Menimbang Kecukupan Gizi
Ada 162 siswa SD 1 Banyurojo yang menerima bantuan makan bergizi gratis. Setiap hari, sebelum bel istirahat berbunyi, kotak makanan sudah siap tertata di depan masing-masing kelas.
Guru kemudian mengatur siswa untuk berbaris mencuci tangan dan mulai membagikan makan. Hari kedua uji coba di SD Banyurojo berjalan lancar.
No drama. Nol kegaduhan. Murid kelas 1 yang biasanya paling sulit diatur, sudah mulai paham apa yang harus mereka lakukan sebelum dan sesudah menerima makan.

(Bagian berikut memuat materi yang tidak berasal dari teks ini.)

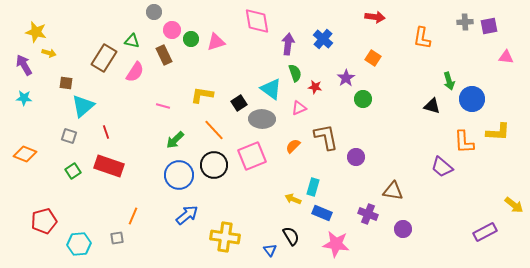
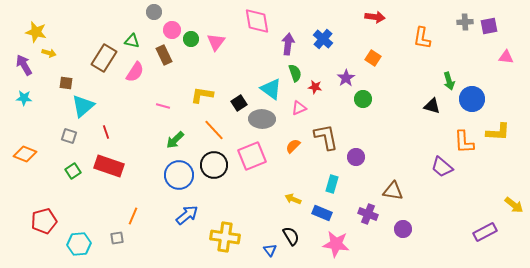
pink triangle at (216, 42): rotated 36 degrees counterclockwise
cyan rectangle at (313, 187): moved 19 px right, 3 px up
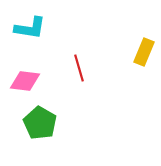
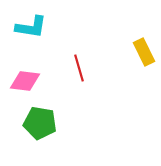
cyan L-shape: moved 1 px right, 1 px up
yellow rectangle: rotated 48 degrees counterclockwise
green pentagon: rotated 20 degrees counterclockwise
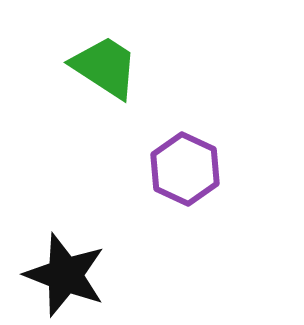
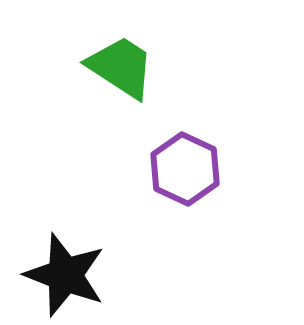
green trapezoid: moved 16 px right
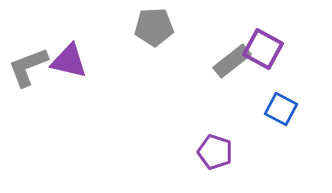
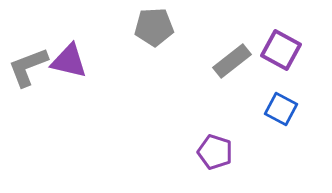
purple square: moved 18 px right, 1 px down
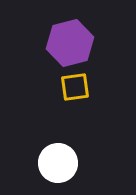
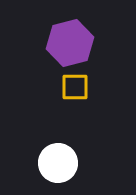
yellow square: rotated 8 degrees clockwise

Menu makan hari itu terdiri dari nasi, sayur taoge, sepotong tahu, dan ayam tepung. Begitu membuka kotak, kebanyakan murid langsung melahap jeruk yang disajikan sebagai pelengkap makan.

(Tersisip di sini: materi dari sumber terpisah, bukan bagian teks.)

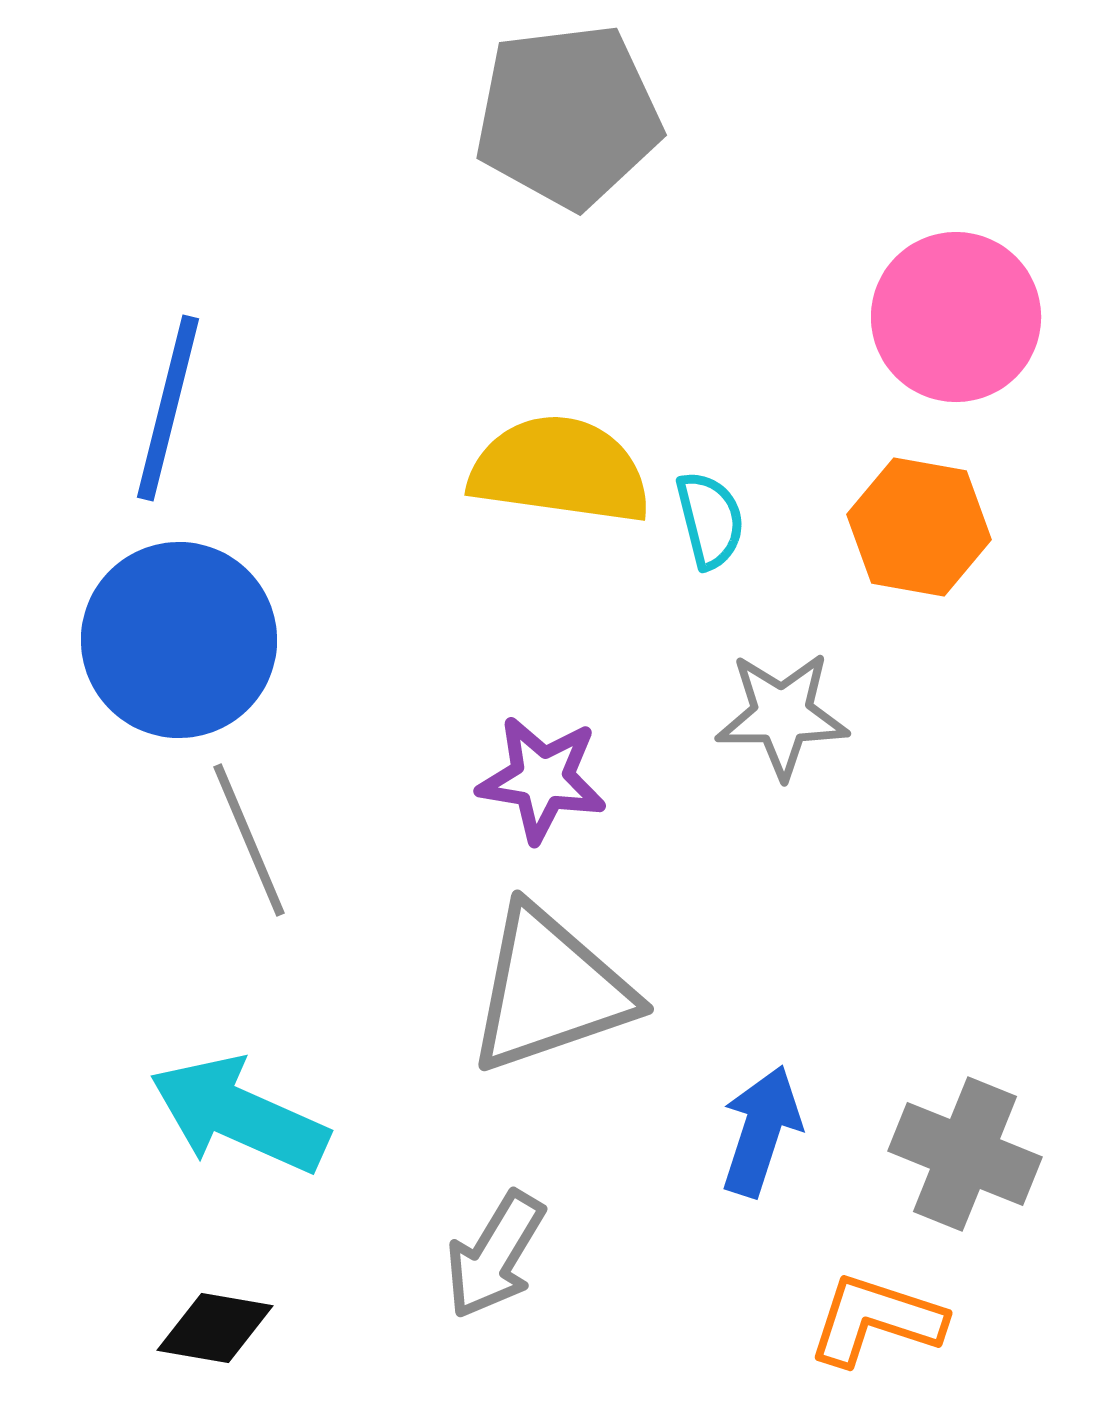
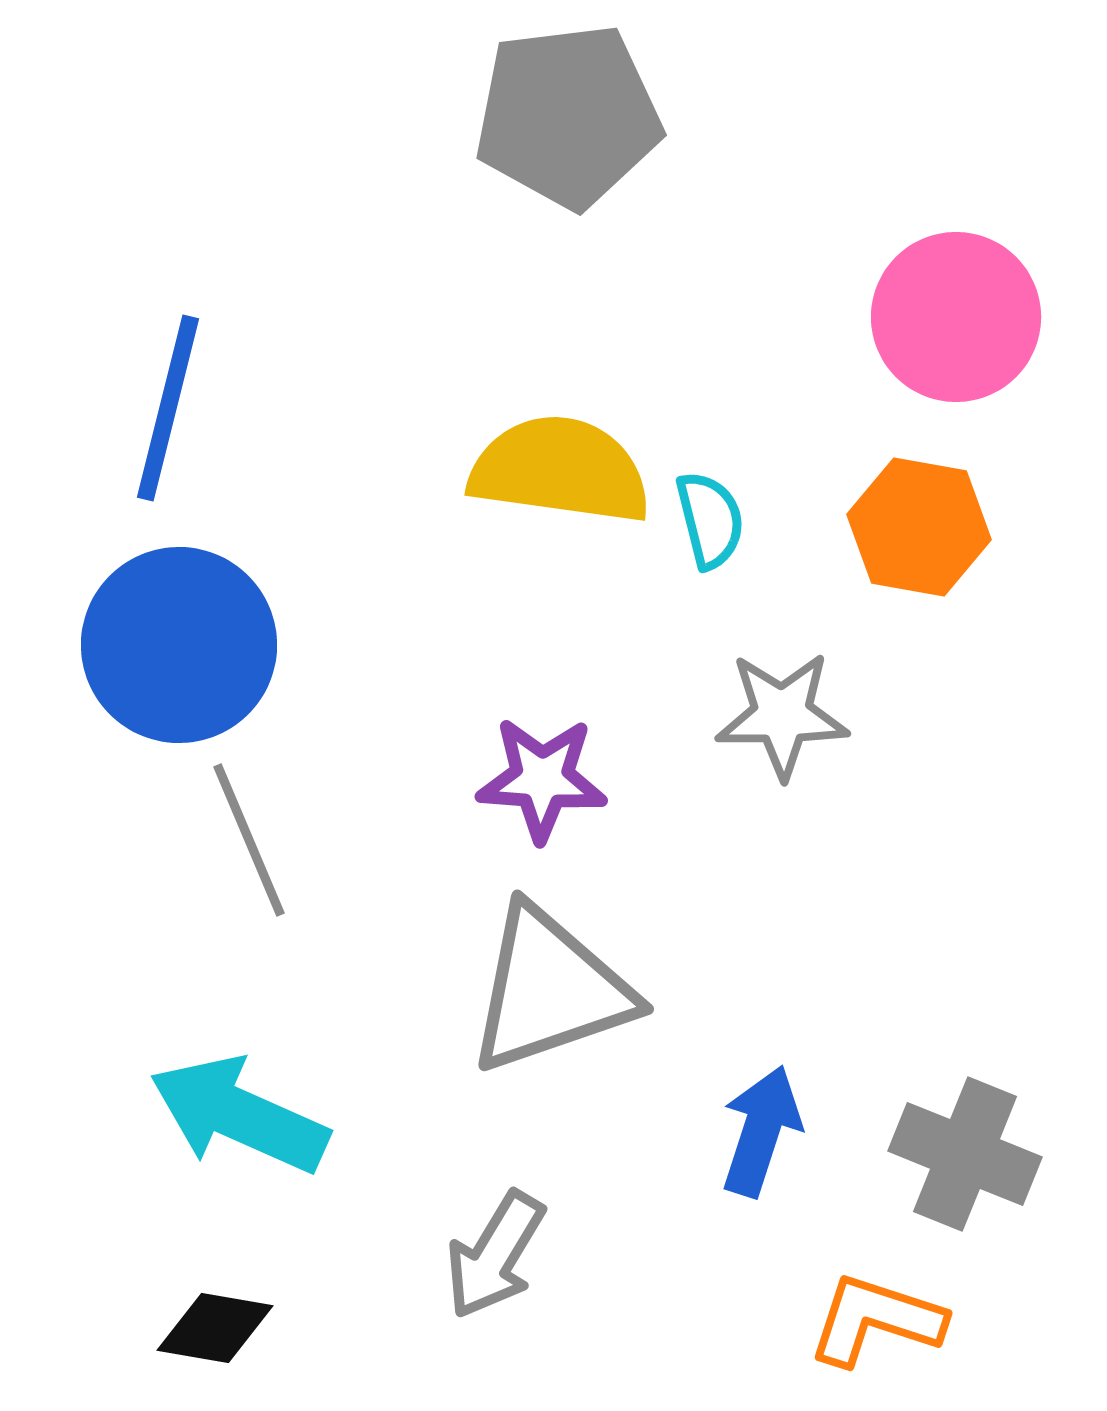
blue circle: moved 5 px down
purple star: rotated 5 degrees counterclockwise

Menjawab pertanyaan apakah menu yang disajikan sesuai dengan kebutuhan gizi anak? Pantja Riani menjelaskannya panjang lebar.
“Kalau dari sana (Pusat Pelayanan Pemenuhan Gizi) kemarin mengutarakan (yang penting) anak belajar makan sehat. Jadi menunya sudah sesuai kebutuhan (gizi).”
Memastikan apakah sajian makan gratis sudah sesuai kebutuhan gizi masing-masing anak, tentu butuh kajian lebih lanjut. Termasuk menakar apakah menu sudah sesuai dengan kebutuhan asupan gizi untuk semua tingkatan usia anak.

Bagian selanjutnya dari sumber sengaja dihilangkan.